Schon oft wurden Wahlen von Geheimdiensten manipuliert: Der ehemalige Präsident des Bundesnachrichtendienst sagt nun, dass das Strache-Video auf Ibiza die kommende EU-Wahl beeinflussen sollte.

Bild: Bjs / wikimedia.org (CC-BY-SA-4.0)
Ex-BND-Chef: Strache-Video von Geheimdienst produziert, um Wahlen zu beeinflussen

Der ehemalige Präsident des deutschen Bundesnachrichtendienstes (BND), August Hanning, mutmaßt, dass das Strache-Video, mit dem nun die österreichische Bundesregierung zu Fall gebracht wurde, mit „nachrichtendienstlichen Methoden“ entstand, um Wahlen zu beeinflussen – und verurteilt diese Methoden als ganz klar illegal.

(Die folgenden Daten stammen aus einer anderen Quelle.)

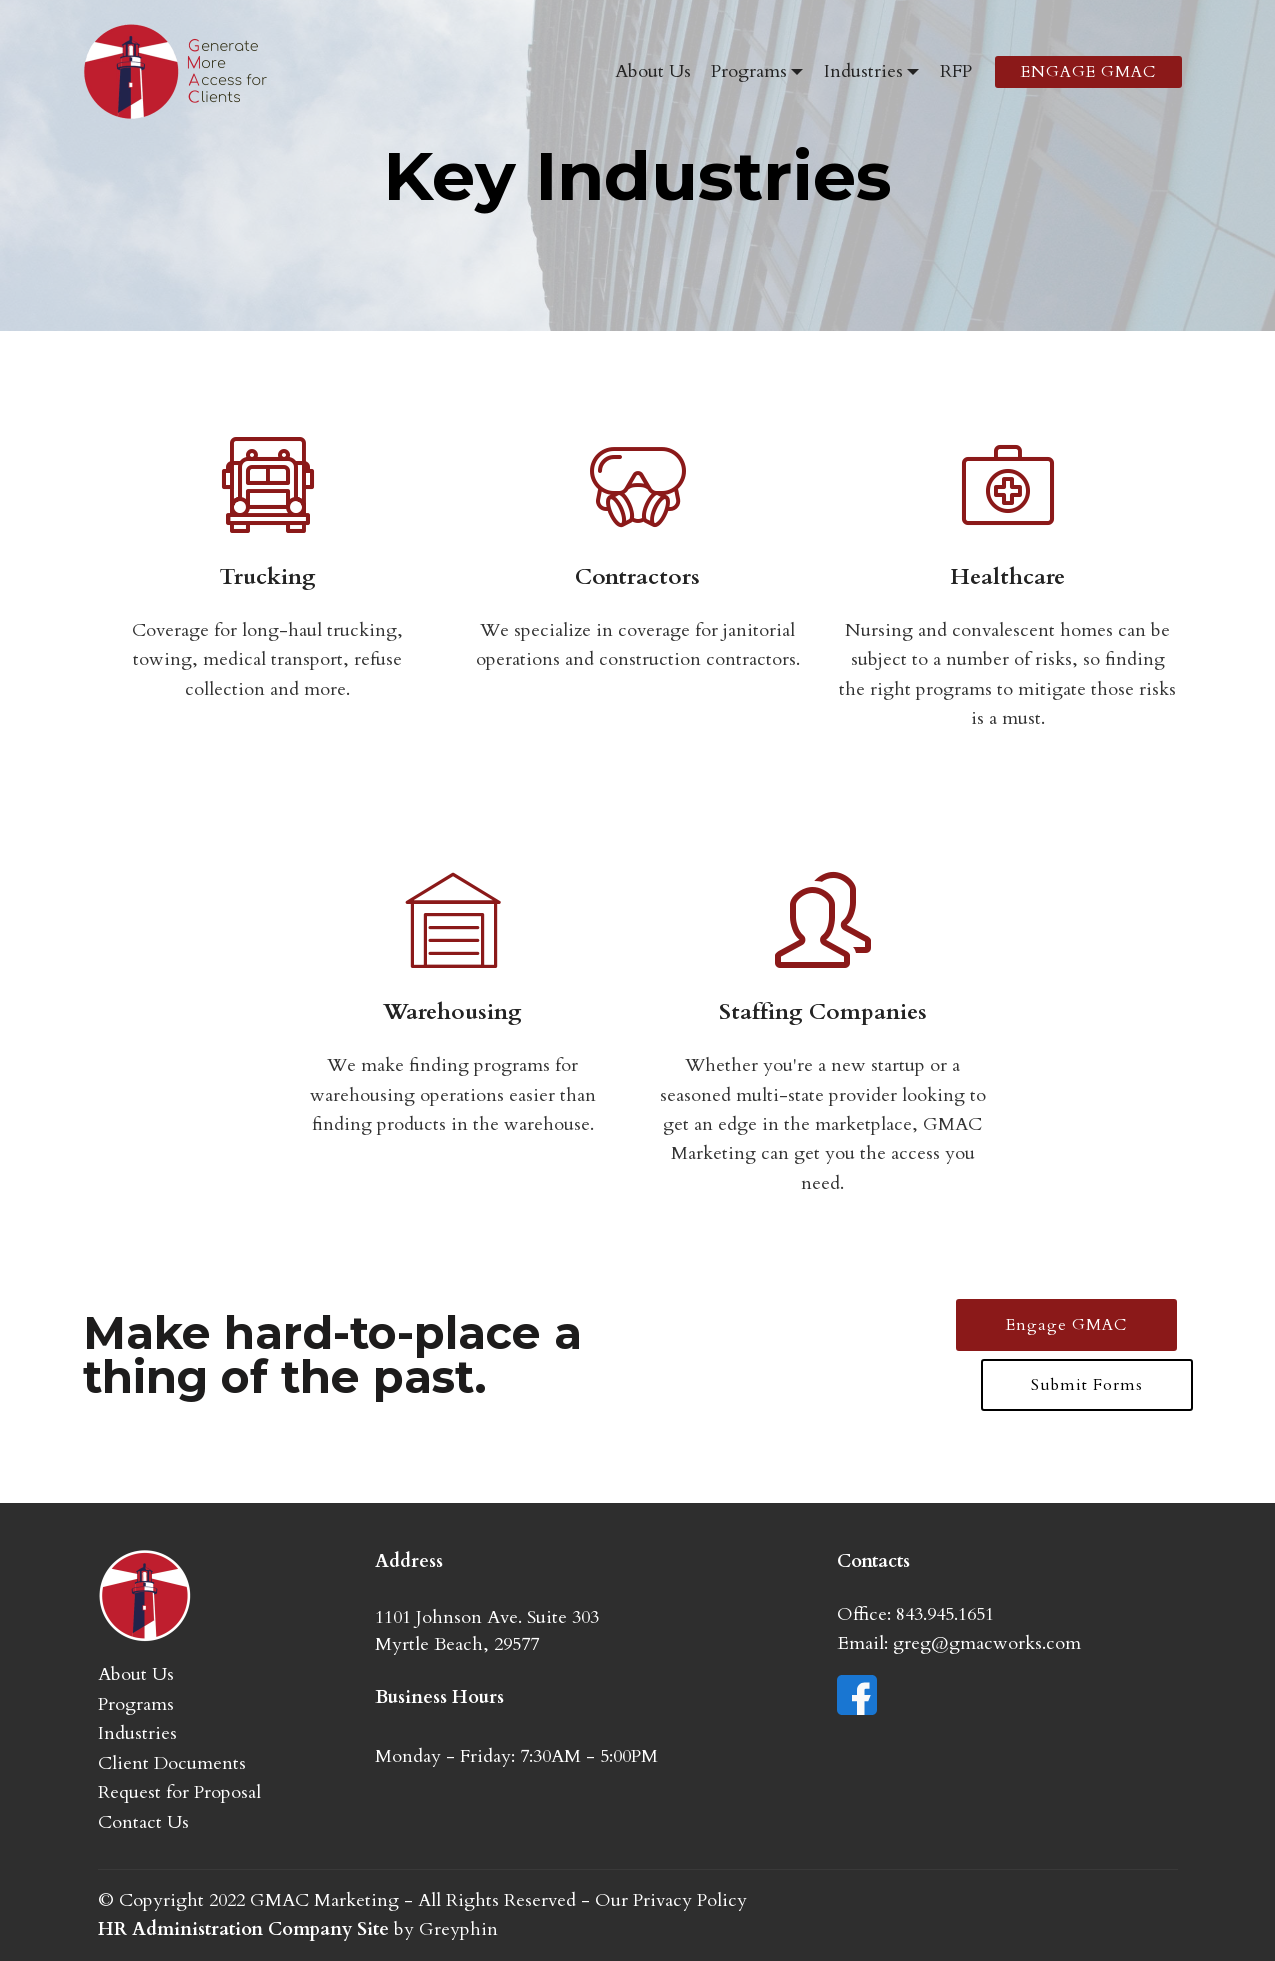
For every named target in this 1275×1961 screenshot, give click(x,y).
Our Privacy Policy (671, 1900)
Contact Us (143, 1822)
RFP (956, 71)
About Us (653, 71)
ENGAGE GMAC (1088, 72)
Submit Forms (1087, 1385)
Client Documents (172, 1763)
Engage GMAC (1066, 1325)
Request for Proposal (179, 1792)
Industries (863, 71)
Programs (749, 71)
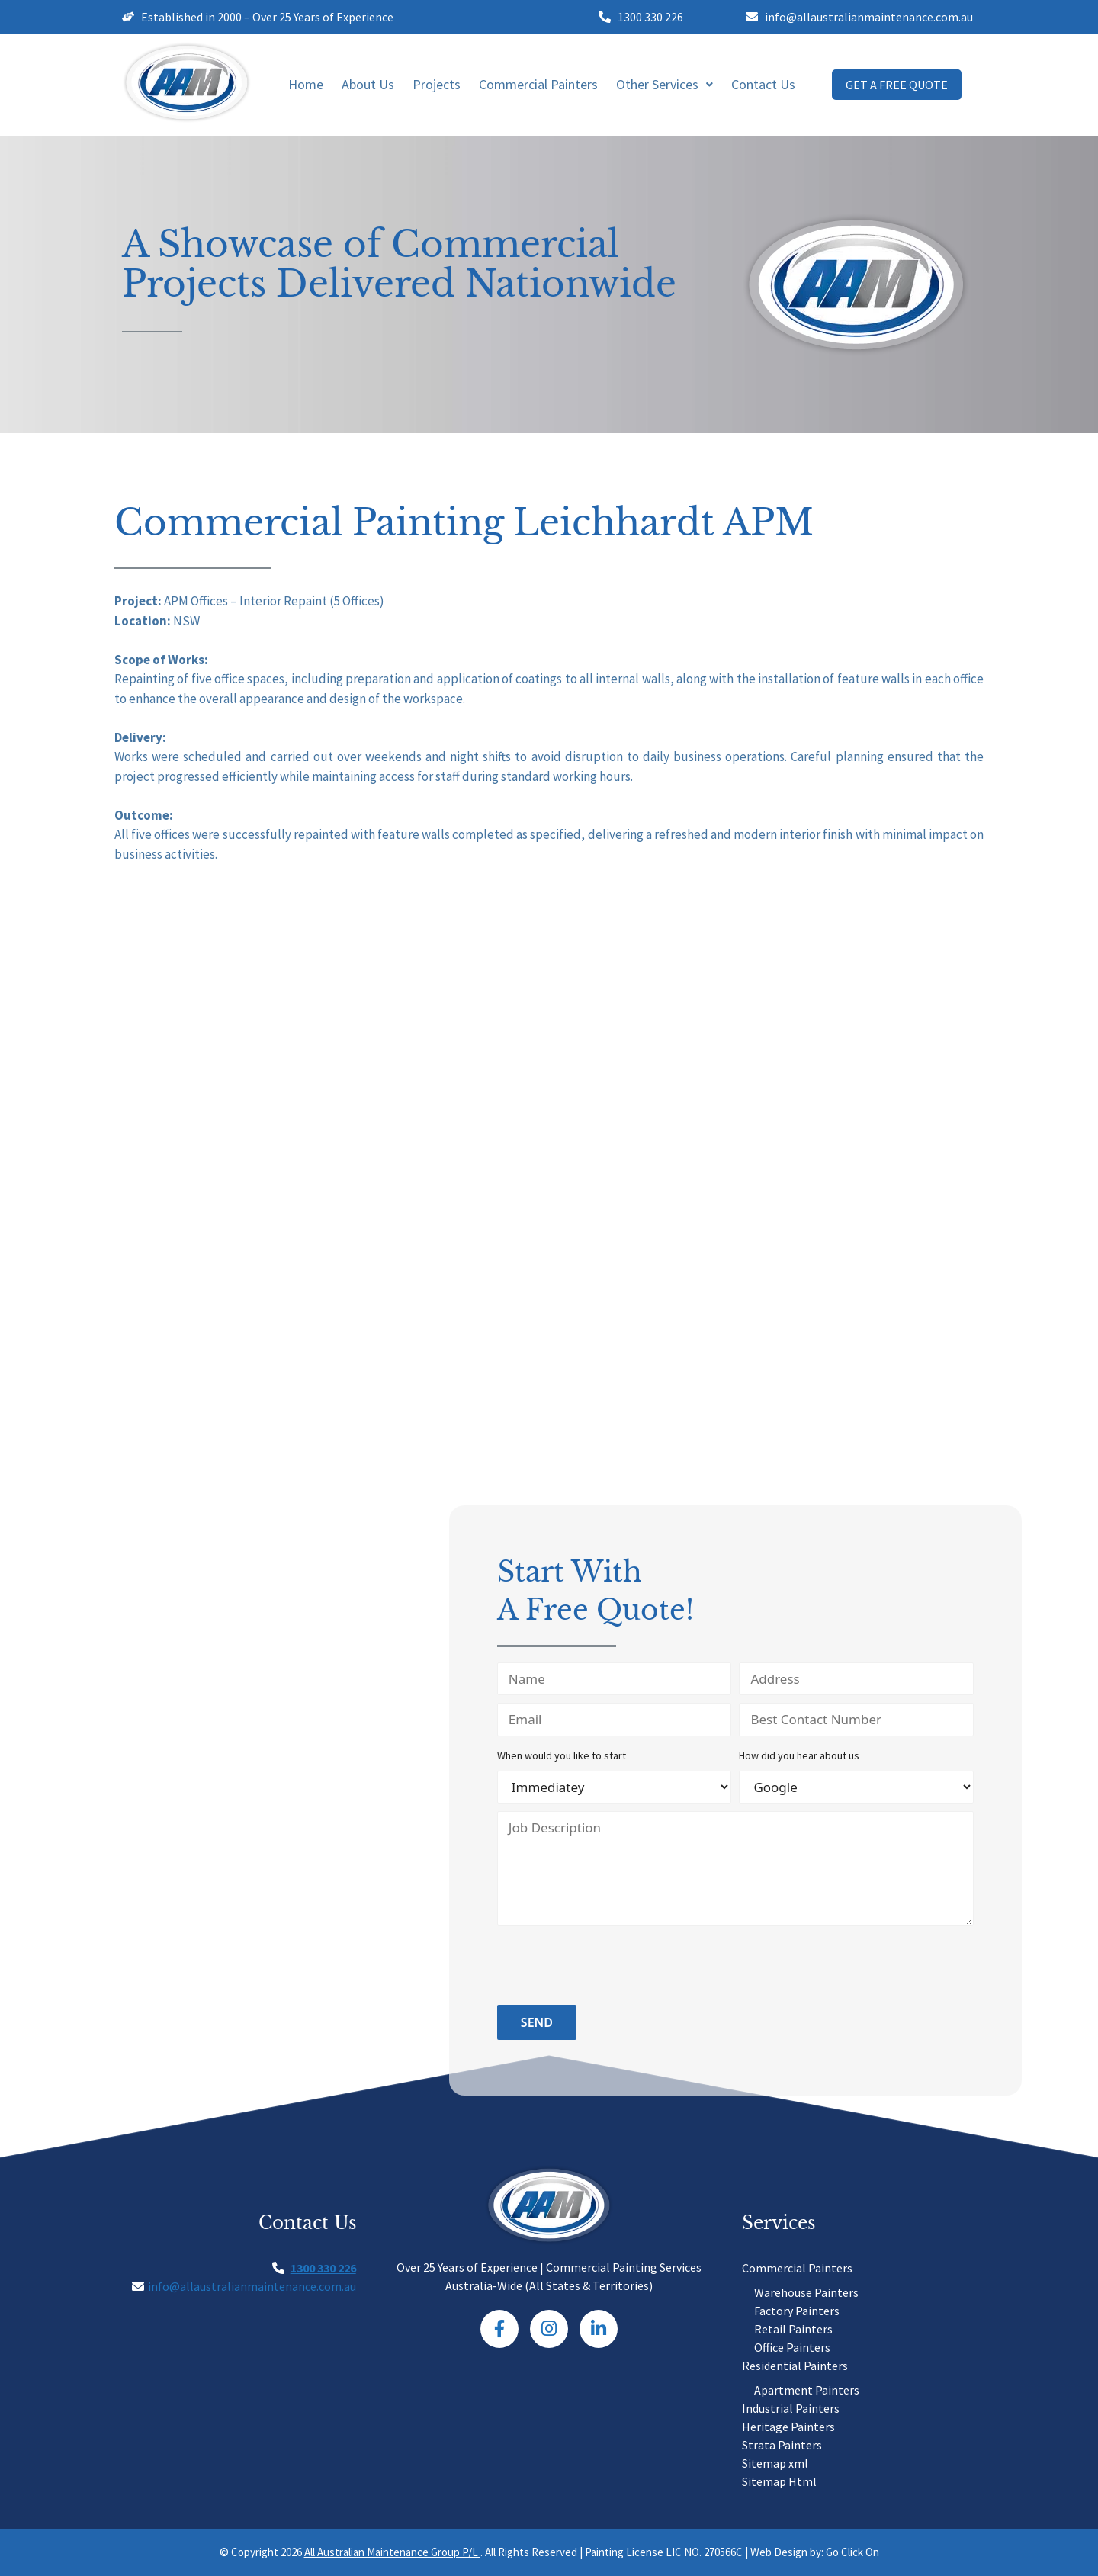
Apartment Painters (806, 2390)
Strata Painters (782, 2444)
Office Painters (792, 2347)
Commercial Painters (538, 84)
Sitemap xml (775, 2463)
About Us (368, 84)
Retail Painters (793, 2329)
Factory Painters (797, 2310)
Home (305, 84)
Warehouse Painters (806, 2292)
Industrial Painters (791, 2408)
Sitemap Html (779, 2481)
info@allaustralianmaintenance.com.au (252, 2286)
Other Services (664, 84)
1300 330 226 (323, 2268)
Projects (437, 84)
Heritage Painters (788, 2426)
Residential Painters (795, 2365)
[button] (664, 85)
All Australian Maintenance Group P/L (392, 2552)
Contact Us (763, 84)
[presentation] (613, 1967)
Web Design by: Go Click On (814, 2552)
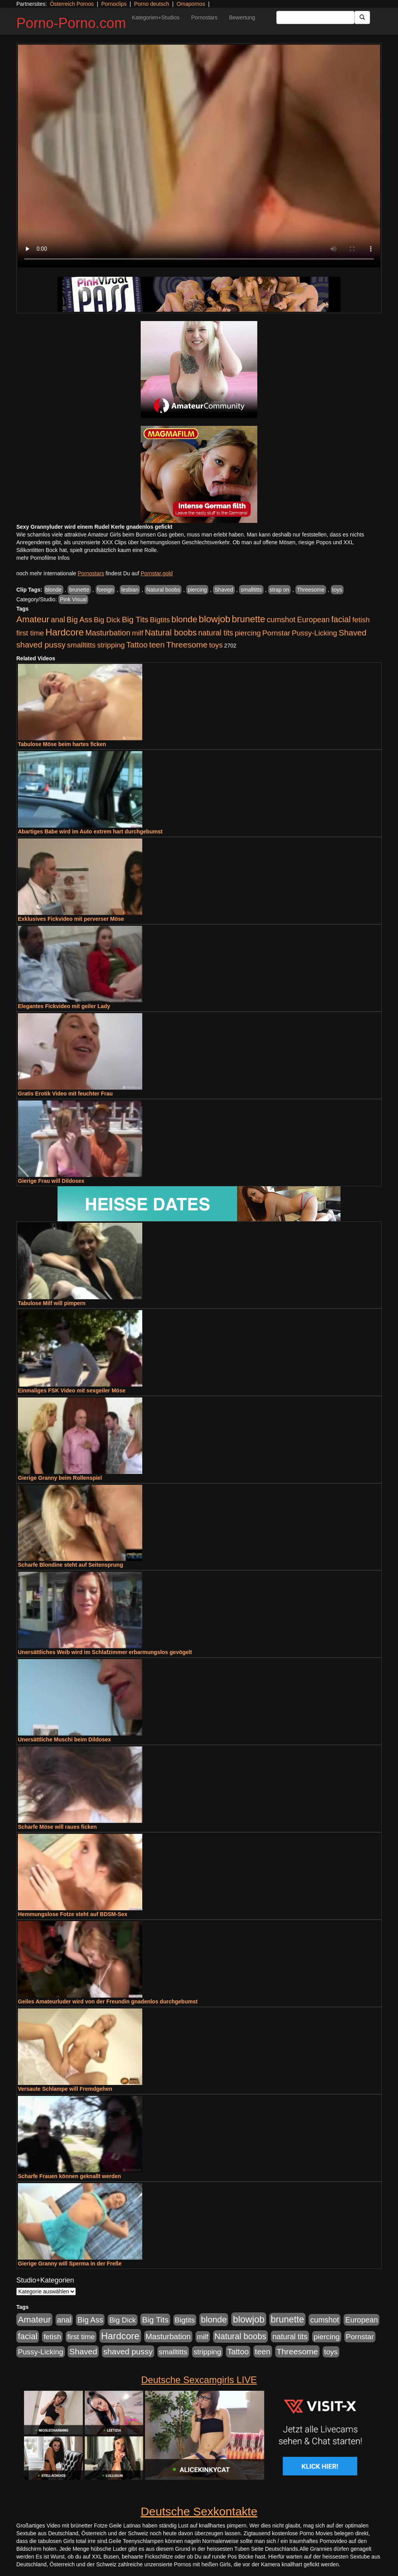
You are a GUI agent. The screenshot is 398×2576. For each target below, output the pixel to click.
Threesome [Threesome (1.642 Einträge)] (187, 644)
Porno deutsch (151, 4)
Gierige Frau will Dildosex (51, 1181)
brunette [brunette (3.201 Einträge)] (248, 619)
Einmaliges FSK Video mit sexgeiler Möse (72, 1390)
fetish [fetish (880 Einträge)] (361, 620)
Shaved (224, 590)
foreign (105, 590)
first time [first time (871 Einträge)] (30, 633)
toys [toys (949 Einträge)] (216, 645)
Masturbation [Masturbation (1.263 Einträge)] (108, 632)
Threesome (311, 590)
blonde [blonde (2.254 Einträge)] (184, 619)
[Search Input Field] (315, 17)
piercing (197, 590)
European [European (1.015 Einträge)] (313, 619)
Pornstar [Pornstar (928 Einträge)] (276, 633)
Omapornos (190, 4)
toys (337, 590)
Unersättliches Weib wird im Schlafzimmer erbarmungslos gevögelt (105, 1652)
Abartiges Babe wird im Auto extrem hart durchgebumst (90, 831)
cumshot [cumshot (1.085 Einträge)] (281, 619)
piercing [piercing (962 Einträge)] (248, 633)
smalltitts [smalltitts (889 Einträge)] (81, 645)
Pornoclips (113, 4)
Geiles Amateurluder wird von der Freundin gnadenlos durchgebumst (107, 2001)
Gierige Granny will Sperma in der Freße (70, 2263)
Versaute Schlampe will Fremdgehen (65, 2089)
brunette (79, 590)
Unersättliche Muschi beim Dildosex (64, 1739)
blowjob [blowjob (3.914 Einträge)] (214, 619)
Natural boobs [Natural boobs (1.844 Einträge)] (171, 632)
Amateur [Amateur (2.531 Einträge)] (32, 619)
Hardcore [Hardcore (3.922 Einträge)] (64, 632)
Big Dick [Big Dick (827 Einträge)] (107, 620)
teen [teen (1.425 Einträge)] (157, 644)
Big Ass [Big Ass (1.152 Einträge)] (79, 619)
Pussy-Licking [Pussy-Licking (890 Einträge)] (314, 633)
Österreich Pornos (72, 4)
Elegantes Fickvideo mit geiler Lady (64, 1006)
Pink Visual (73, 599)
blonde (53, 590)
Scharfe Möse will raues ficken (57, 1827)
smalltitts (251, 590)
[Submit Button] (362, 17)
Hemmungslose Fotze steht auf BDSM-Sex (72, 1914)
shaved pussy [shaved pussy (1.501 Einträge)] (41, 644)
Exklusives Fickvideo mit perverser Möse (71, 919)
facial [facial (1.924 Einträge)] (341, 619)
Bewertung (242, 17)
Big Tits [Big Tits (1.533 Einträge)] (135, 619)
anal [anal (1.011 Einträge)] (58, 619)
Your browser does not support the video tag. (199, 156)
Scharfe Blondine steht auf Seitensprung (70, 1565)
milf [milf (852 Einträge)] (137, 633)
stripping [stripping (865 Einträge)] (111, 645)
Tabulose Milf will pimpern (52, 1303)
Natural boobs (163, 590)
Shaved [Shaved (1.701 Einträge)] (353, 632)
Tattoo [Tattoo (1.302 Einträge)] (137, 645)
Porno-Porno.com (71, 23)
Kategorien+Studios (156, 17)
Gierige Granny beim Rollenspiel (60, 1478)
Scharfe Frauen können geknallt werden (69, 2176)
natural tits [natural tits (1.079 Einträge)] (215, 632)
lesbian (129, 590)
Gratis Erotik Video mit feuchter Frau (65, 1093)
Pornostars (204, 17)
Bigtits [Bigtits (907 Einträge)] (160, 620)
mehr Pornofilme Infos (43, 558)
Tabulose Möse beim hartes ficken (62, 744)
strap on (280, 590)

Im Interview mit dem Nachrichtensender n-tv sagte der Ex-BND-Chef wörtlich:

Hier ist offenbar entweder von einem Nachrichtendienst oder mit nachrichtendienstlichen Mitteln, einer sehr aufwendigen Operation eine Falle gestellt worden, es wurde mit Lockvögeln gearbeitet, man hat Wohnungen verwanzt, das Ganze hatte einen Vorlauf, also sehr aufwändig, wie wir das nur von Nachrichtendiensten kennen oder von Firmen, die sich mit nachrichtendienstlichen Mitteln betätigen.

„Warum hat man zwei Jahre damit gewartet?“

Auch der Zeitpunkt der Veröffentlichung stellt den Geheimdienstler Hanning vor Rätsel. Offensichtlich wurde nicht versucht, mit besagtem Video die Nationalratswahl und die Regierungsbildung 2017 zu beeinflussen – dass nun aber bewusst Einfluss auf die kommende EU-Wahl am 26. Mai genommen wird, steht für ihn außer Frage.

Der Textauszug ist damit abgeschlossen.